▶ _WORK TO COMPLETE_: Each line below is to be written out once more, precisely as given.

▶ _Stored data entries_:
• • •
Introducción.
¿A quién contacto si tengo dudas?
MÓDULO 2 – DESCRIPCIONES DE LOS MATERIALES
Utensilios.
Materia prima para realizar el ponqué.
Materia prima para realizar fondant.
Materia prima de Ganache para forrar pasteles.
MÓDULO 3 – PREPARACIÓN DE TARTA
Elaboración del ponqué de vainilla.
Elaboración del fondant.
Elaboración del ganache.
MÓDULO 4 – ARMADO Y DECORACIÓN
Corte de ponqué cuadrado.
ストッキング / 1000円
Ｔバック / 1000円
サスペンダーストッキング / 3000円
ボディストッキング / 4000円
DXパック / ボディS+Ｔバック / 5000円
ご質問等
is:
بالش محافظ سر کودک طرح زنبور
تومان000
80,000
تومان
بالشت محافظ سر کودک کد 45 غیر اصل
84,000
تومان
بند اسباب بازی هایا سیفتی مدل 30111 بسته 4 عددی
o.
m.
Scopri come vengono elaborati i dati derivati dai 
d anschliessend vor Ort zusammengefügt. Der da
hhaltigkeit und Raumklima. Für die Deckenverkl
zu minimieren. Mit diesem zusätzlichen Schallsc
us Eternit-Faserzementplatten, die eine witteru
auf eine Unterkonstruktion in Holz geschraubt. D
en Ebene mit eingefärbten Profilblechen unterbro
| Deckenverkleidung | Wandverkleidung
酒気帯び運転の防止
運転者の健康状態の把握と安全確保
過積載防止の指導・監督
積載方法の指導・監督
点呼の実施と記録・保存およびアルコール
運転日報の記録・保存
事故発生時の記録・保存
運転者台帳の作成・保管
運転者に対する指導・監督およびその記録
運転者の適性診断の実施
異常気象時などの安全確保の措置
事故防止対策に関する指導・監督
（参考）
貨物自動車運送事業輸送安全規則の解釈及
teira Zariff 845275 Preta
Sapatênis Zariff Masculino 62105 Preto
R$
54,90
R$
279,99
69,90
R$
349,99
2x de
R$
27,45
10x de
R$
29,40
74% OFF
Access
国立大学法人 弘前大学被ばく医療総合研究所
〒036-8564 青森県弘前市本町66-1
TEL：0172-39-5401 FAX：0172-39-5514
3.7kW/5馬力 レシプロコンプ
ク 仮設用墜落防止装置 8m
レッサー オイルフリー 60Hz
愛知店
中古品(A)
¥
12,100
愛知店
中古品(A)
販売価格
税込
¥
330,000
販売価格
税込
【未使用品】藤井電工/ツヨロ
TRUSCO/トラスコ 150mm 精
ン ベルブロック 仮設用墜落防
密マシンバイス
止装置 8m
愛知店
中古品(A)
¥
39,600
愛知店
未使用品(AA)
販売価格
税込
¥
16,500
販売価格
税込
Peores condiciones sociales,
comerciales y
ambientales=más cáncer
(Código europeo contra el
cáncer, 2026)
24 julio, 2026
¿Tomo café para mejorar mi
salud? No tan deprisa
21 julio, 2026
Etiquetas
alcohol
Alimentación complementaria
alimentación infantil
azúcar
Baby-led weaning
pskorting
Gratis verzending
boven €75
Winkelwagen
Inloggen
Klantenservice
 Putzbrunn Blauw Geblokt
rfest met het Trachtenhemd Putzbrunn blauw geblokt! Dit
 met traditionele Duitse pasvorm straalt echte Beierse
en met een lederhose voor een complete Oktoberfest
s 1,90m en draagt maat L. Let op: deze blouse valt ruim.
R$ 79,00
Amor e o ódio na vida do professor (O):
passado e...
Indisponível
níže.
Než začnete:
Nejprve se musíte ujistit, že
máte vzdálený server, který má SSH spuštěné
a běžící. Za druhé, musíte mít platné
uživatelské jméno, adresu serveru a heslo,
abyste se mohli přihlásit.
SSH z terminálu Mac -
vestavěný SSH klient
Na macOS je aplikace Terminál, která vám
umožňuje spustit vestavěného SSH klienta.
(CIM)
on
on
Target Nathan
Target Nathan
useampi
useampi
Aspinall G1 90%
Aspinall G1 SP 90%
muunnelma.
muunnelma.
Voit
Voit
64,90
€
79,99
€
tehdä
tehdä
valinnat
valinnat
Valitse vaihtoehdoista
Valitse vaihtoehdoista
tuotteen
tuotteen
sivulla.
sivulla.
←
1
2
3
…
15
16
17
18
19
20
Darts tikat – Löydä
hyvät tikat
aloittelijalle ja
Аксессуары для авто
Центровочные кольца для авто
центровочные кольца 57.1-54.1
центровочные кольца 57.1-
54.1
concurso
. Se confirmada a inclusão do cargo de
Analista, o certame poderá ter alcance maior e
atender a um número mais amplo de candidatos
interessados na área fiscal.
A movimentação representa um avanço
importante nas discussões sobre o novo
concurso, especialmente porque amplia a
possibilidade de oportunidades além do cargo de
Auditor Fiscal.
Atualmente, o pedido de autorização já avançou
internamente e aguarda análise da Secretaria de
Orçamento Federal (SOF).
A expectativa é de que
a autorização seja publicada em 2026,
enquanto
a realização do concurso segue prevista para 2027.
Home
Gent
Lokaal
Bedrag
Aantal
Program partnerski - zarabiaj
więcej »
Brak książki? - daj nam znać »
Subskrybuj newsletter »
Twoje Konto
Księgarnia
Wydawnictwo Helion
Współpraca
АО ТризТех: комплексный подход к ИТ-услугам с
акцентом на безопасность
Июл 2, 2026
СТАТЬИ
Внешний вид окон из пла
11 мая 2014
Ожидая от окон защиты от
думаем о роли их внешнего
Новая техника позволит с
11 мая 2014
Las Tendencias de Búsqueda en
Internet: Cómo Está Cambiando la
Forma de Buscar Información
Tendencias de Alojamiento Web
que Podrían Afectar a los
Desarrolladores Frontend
• • •
▶ _RESPONSE TO THIS TASK_:
Introducción.
¿A quién contacto si tengo dudas?
MÓDULO 2 – DESCRIPCIONES DE LOS MATERIALES
Utensilios.
Materia prima para realizar el ponqué.
Materia prima para realizar fondant.
Materia prima de Ganache para forrar pasteles.
MÓDULO 3 – PREPARACIÓN DE TARTA
Elaboración del ponqué de vainilla.
Elaboración del fondant.
Elaboración del ganache.
MÓDULO 4 – ARMADO Y DECORACIÓN
Corte de ponqué cuadrado.
ストッキング / 1000円
Ｔバック / 1000円
サスペンダーストッキング / 3000円
ボディストッキング / 4000円
DXパック / ボディS+Ｔバック / 5000円
ご質問等
is:
بالش محافظ سر کودک طرح زنبور
تومان000
80,000
تومان
بالشت محافظ سر کودک کد 45 غیر اصل
84,000
تومان
بند اسباب بازی هایا سیفتی مدل 30111 بسته 4 عددی
o.
m.
Scopri come vengono elaborati i dati derivati dai 
d anschliessend vor Ort zusammengefügt. Der da
hhaltigkeit und Raumklima. Für die Deckenverkl
zu minimieren. Mit diesem zusätzlichen Schallsc
us Eternit-Faserzementplatten, die eine witteru
auf eine Unterkonstruktion in Holz geschraubt. D
en Ebene mit eingefärbten Profilblechen unterbro
| Deckenverkleidung | Wandverkleidung
酒気帯び運転の防止
運転者の健康状態の把握と安全確保
過積載防止の指導・監督
積載方法の指導・監督
点呼の実施と記録・保存およびアルコール
運転日報の記録・保存
事故発生時の記録・保存
運転者台帳の作成・保管
運転者に対する指導・監督およびその記録
運転者の適性診断の実施
異常気象時などの安全確保の措置
事故防止対策に関する指導・監督
（参考）
貨物自動車運送事業輸送安全規則の解釈及
teira Zariff 845275 Preta
Sapatênis Zariff Masculino 62105 Preto
R$
54,90
R$
279,99
69,90
R$
349,99
2x de
R$
27,45
10x de
R$
29,40
74% OFF
Access
国立大学法人 弘前大学被ばく医療総合研究所
〒036-8564 青森県弘前市本町66-1
TEL：0172-39-5401 FAX：0172-39-5514
3.7kW/5馬力 レシプロコンプ
ク 仮設用墜落防止装置 8m
レッサー オイルフリー 60Hz
愛知店
中古品(A)
¥
12,100
愛知店
中古品(A)
販売価格
税込
¥
330,000
販売価格
税込
【未使用品】藤井電工/ツヨロ
TRUSCO/トラスコ 150mm 精
ン ベルブロック 仮設用墜落防
密マシンバイス
止装置 8m
愛知店
中古品(A)
¥
39,600
愛知店
未使用品(AA)
販売価格
税込
¥
16,500
販売価格
税込
Peores condiciones sociales,
comerciales y
ambientales=más cáncer
(Código europeo contra el
cáncer, 2026)
24 julio, 2026
¿Tomo café para mejorar mi
salud? No tan deprisa
21 julio, 2026
Etiquetas
alcohol
Alimentación complementaria
alimentación infantil
azúcar
Baby-led weaning
pskorting
Gratis verzending
boven €75
Winkelwagen
Inloggen
Klantenservice
 Putzbrunn Blauw Geblokt
rfest met het Trachtenhemd Putzbrunn blauw geblokt! Dit
 met traditionele Duitse pasvorm straalt echte Beierse
en met een lederhose voor een complete Oktoberfest
s 1,90m en draagt maat L. Let op: deze blouse valt ruim.
R$ 79,00
Amor e o ódio na vida do professor (O):
passado e...
Indisponível
níže.
Než začnete:
Nejprve se musíte ujistit, že
máte vzdálený server, který má SSH spuštěné
a běžící. Za druhé, musíte mít platné
uživatelské jméno, adresu serveru a heslo,
abyste se mohli přihlásit.
SSH z terminálu Mac -
vestavěný SSH klient
Na macOS je aplikace Terminál, která vám
umožňuje spustit vestavěného SSH klienta.
(CIM)
on
on
Target Nathan
Target Nathan
useampi
useampi
Aspinall G1 90%
Aspinall G1 SP 90%
muunnelma.
muunnelma.
Voit
Voit
64,90
€
79,99
€
tehdä
tehdä
valinnat
valinnat
Valitse vaihtoehdoista
Valitse vaihtoehdoista
tuotteen
tuotteen
sivulla.
sivulla.
←
1
2
3
…
15
16
17
18
19
20
Darts tikat – Löydä
hyvät tikat
aloittelijalle ja
Аксессуары для авто
Центровочные кольца для авто
центровочные кольца 57.1-54.1
центровочные кольца 57.1-
54.1
concurso
. Se confirmada a inclusão do cargo de
Analista, o certame poderá ter alcance maior e
atender a um número mais amplo de candidatos
interessados na área fiscal.
A movimentação representa um avanço
importante nas discussões sobre o novo
concurso, especialmente porque amplia a
possibilidade de oportunidades além do cargo de
Auditor Fiscal.
Atualmente, o pedido de autorização já avançou
internamente e aguarda análise da Secretaria de
Orçamento Federal (SOF).
A expectativa é de que
a autorização seja publicada em 2026,
enquanto
a realização do concurso segue prevista para 2027.
Home
Gent
Lokaal
Bedrag
Aantal
Program partnerski - zarabiaj
więcej »
Brak książki? - daj nam znać »
Subskrybuj newsletter »
Twoje Konto
Księgarnia
Wydawnictwo Helion
Współpraca
АО ТризТех: комплексный подход к ИТ-услугам с
акцентом на безопасность
Июл 2, 2026
СТАТЬИ
Внешний вид окон из пла
11 мая 2014
Ожидая от окон защиты от
думаем о роли их внешнего
Новая техника позволит с
11 мая 2014
Las Tendencias de Búsqueda en
Internet: Cómo Está Cambiando la
Forma de Buscar Información
Tendencias de Alojamiento Web
que Podrían Afectar a los
Desarrolladores Frontend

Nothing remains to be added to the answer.